“夫人,我可是侯爺的人”竹青還在震驚月珍等人竟然會武,恍惚想起來,夫人可是鎮國公府的嫡小姐,而鎮國公府是武將,世代鎮守邊關,府中的丫鬟婆子會點武好像也正常,就見月珍一臉興奮的朝自己撲過來,竹青嚇了一跳,忙抬手格擋,一邊大聲的朝林晚說道。
“我呸我還是夫人的人呢”月珍啐道,下手更猛。
林晚不說話,淡淡的收回目光,朝懵懵懂懂的孩子溫柔一笑“錚哥兒乖,娘給你洗洗臉,很快就不疼了。”

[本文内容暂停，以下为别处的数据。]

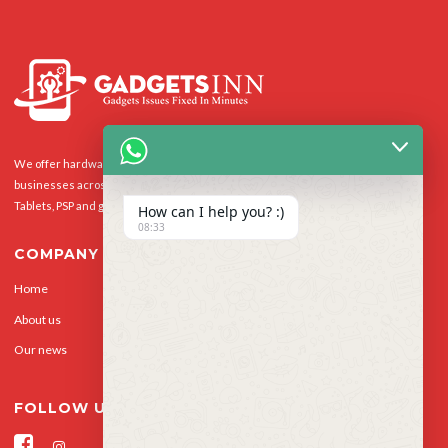
We offer hardware repairs, personalisation and software support to homes and
businesses across the UK for Smart Phones, laptops, desktop PCs, Apple Macs,
Tablets, PSP and gaming console.
How can I help you? :)
08:33
COMPANY
Home
Our Services
About us
Privacy Policy
Our news
Contact Us
FOLLOW US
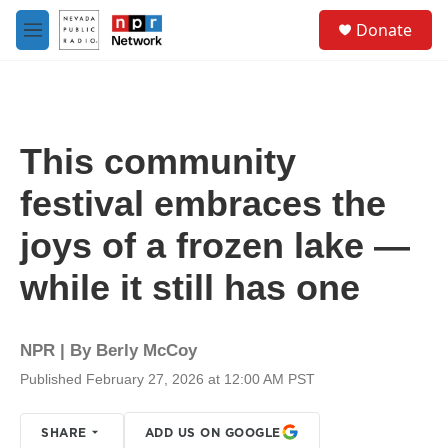
Skip to main content
S
Donate
e
M
a
e
r
n
c
u
h
u
This community
e
r
festival embraces the
y
joys of a frozen lake —
while it still has one
NPR | By
Berly McCoy
Published February 27, 2026 at 12:00 AM PST
SHARE
ADD US ON GOOGLE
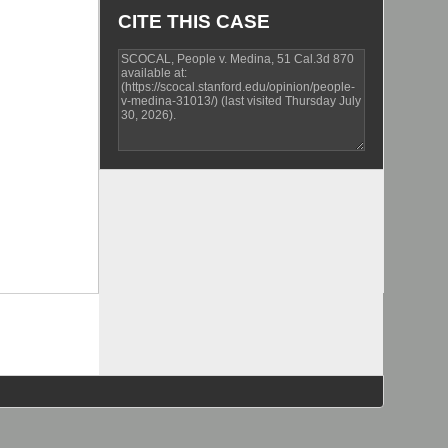
CITE THIS CASE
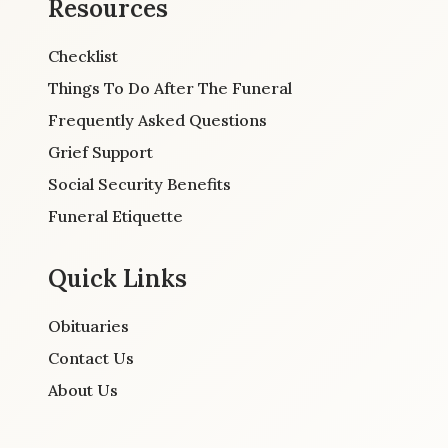
Resources
Checklist
Things To Do After The Funeral
Frequently Asked Questions
Grief Support
Social Security Benefits
Funeral Etiquette
Quick Links
Obituaries
Contact Us
About Us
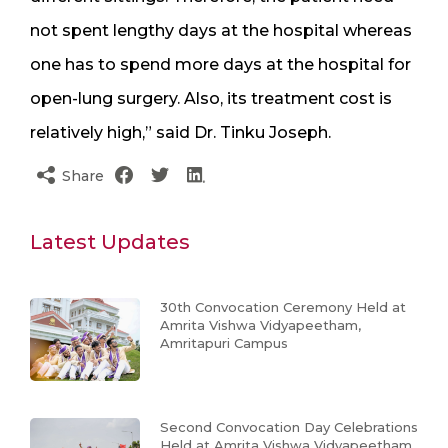
not spent lengthy days at the hospital whereas
one has to spend more days at the hospital for
open-lung surgery. Also, its treatment cost is
relatively high,” said Dr. Tinku Joseph.
Share
Latest Updates
30th Convocation Ceremony Held at
Amrita Vishwa Vidyapeetham,
Amritapuri Campus
Second Convocation Day Celebrations
Held at Amrita Vishwa Vidyapeetham,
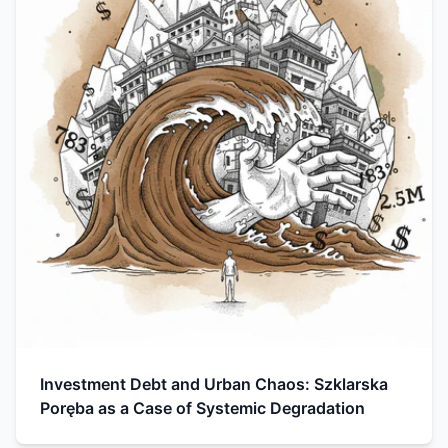
Investment Debt and Urban Chaos: Szklarska
Poręba as a Case of Systemic Degradation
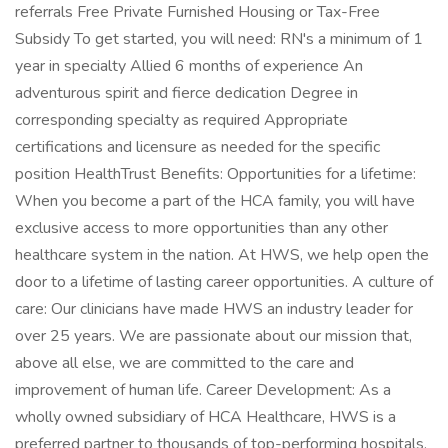
referrals Free Private Furnished Housing or Tax-Free
Subsidy To get started, you will need: RN's a minimum of 1
year in specialty Allied 6 months of experience An
adventurous spirit and fierce dedication Degree in
corresponding specialty as required Appropriate
certifications and licensure as needed for the specific
position HealthTrust Benefits: Opportunities for a lifetime:
When you become a part of the HCA family, you will have
exclusive access to more opportunities than any other
healthcare system in the nation. At HWS, we help open the
door to a lifetime of lasting career opportunities. A culture of
care: Our clinicians have made HWS an industry leader for
over 25 years. We are passionate about our mission that,
above all else, we are committed to the care and
improvement of human life. Career Development: As a
wholly owned subsidiary of HCA Healthcare, HWS is a
preferred partner to thousands of top-performing hospitals.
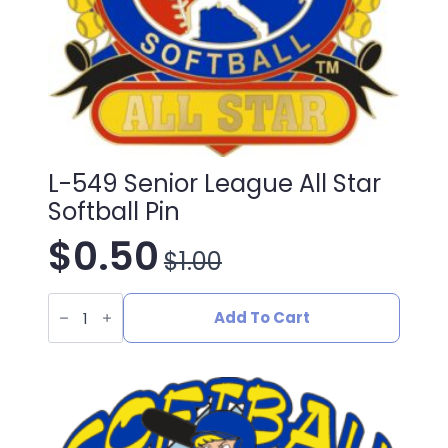
L-549 Senior League All Star
Softball Pin
$
0.50
$
1.00
Original
Current
L-
price
price
549
Add To Cart
Senior
League
was:
is:
All
Star
Softball
$1.00.
$0.50.
Pin
quantity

“嗯”錚哥兒眨巴了一下眼睛,眉睫上掛著的淚水猶如珍珠一般晶瑩。
林晚的動作越發的輕柔。
那邊竹青到底是牧稷的心腹,這些年跟著牧稷也經歷了不少事,身手還是了得的,不像月珍等隨著原身嫁進平陽侯府之后,因著牧稷不喜打打殺殺的女人,不獨是原身壓抑了性子,便是月珍等人也懈怠了武藝,也正是因為如此,之前竹青才會將她們會武這件事給忘記了,現在竹青反應過來,月珍自然是不敵。

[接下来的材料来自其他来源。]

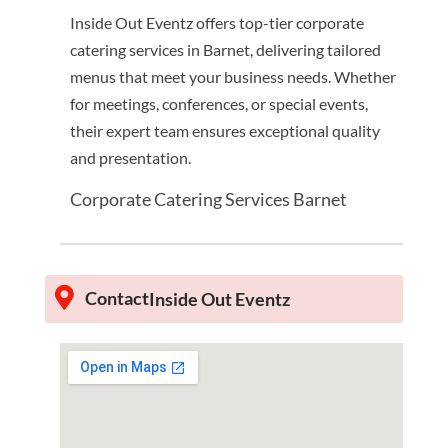
Inside Out Eventz offers top-tier corporate
catering services in Barnet, delivering tailored
menus that meet your business needs. Whether
for meetings, conferences, or special events,
their expert team ensures exceptional quality
and presentation.
Corporate Catering Services Barnet
Contact
Inside Out Eventz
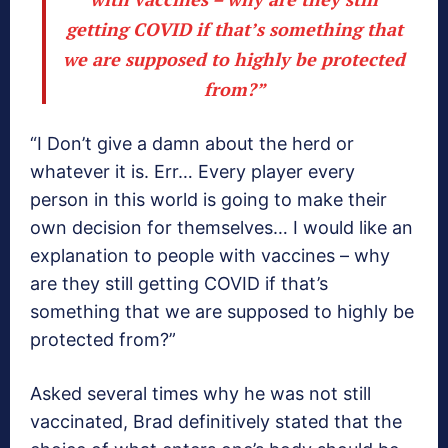
getting COVID if that’s something that
we are supposed to highly be protected
from?”
“I Don’t give a damn about the herd or
whatever it is. Err… Every player every
person in this world is going to make their
own decision for themselves… I would like an
explanation to people with vaccines – why
are they still getting COVID if that’s
something that we are supposed to highly be
protected from?”
Asked several times why he was not still
vaccinated, Brad definitively stated that the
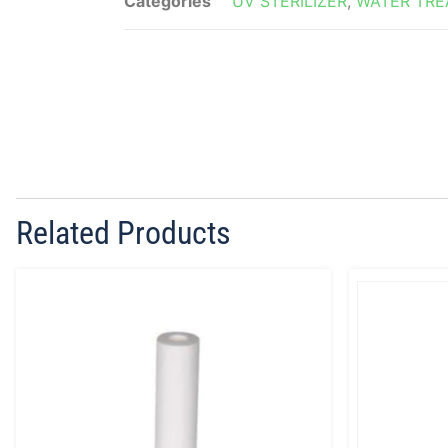
Categories
UV STERILIZER
,
WATER TR
Related Products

好在月華等人見姐妹打不過,也都加入了戰圈,加上正房狹窄,竹青也不敢放開手腳來,便很是挨了些拳腳,心想這不是辦法,于是找到機會便趕緊逃出到院子里,招呼守門的兩個侍衛過來幫忙。
月珍見狀氣得跳腳“竹青,你居然叫幫手,你欺人太甚”
竹青冷笑“月珍,你等以下犯上,目無尊卑,理當受罰。把她們拿下”
兩個侍衛上前,月珍月華等丫鬟頓時緊張起來。
她們的確是會兩下拳腳,但她們也深知,她們那些拳腳對付一下不會功夫的粗婆子還行,對付這些精心培育的侍衛根本就不是對手。
可就算是明知道會被抓起來,她們也沒想過束手就擒。
就在那些侍衛要動手的時候,正房里傳來林晚清冷的聲音“誰敢動我的人”
林晚摸摸懷里的孩子“你跟著乳母沖水水,娘出去一下。”
林晚再將孩子交給乳母,命她繼續給孩子的傷口沖水,孩子見她走癟嘴要哭,林晚低頭親了他一口“你乖乖的,娘很快就回來”

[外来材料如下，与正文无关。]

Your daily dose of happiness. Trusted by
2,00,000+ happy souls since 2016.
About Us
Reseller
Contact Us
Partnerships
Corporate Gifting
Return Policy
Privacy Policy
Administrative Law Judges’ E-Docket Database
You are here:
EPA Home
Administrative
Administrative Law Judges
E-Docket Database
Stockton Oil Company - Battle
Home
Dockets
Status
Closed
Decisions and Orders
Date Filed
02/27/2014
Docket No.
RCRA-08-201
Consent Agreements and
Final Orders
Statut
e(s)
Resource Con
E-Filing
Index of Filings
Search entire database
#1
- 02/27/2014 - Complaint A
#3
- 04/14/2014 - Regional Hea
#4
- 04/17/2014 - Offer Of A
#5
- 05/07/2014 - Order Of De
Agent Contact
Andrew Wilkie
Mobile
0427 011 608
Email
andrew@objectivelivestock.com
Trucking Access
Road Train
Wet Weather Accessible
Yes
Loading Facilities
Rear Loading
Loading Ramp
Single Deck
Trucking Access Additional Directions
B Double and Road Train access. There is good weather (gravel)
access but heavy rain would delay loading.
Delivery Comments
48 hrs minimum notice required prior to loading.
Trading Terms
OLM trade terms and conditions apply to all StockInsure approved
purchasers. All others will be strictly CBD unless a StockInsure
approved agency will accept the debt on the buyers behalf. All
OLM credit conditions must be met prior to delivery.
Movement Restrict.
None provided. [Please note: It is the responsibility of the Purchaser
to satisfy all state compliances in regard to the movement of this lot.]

林晚說完起身,給徐媽媽使了一個眼色,徐媽媽心領神會,心里有些掙扎猶豫,可是看到外面竹青趾高氣揚的樣子,便知道牧稷這是要跟夫人徹底的撕破臉皮。
牧稷跟喬雪珊的奸情可是丑聞,牧稷想要將這件事壓住,就勢必要將整個侯府控制在自己手里,不讓任何人傳出任何話,也正是因為這樣,他不僅僅是下令禁足了夫人,還要將她們這些心腹發賣,沒有了她們這些心腹,夫人就像是被拔了牙的獅子,最后只能夠任由他們魚肉。
所以她們不能夠任由他們肆意妄為。
想到這里,徐媽媽不再猶豫,轉身奔進了內室。
林晚提步走到正房門口,冷眼看向竹青和兩個侍衛“怎么你們眼里已經沒有我這個侯夫人了嗎”
竹青心知牧稷已經對林晚起了殺心,自己以后的女主人是喬雪珊,自然不會再對林晚再有什么敬畏之心,聞言便朝林晚拱了拱手“夫人見諒,屬下也是奉命行事上”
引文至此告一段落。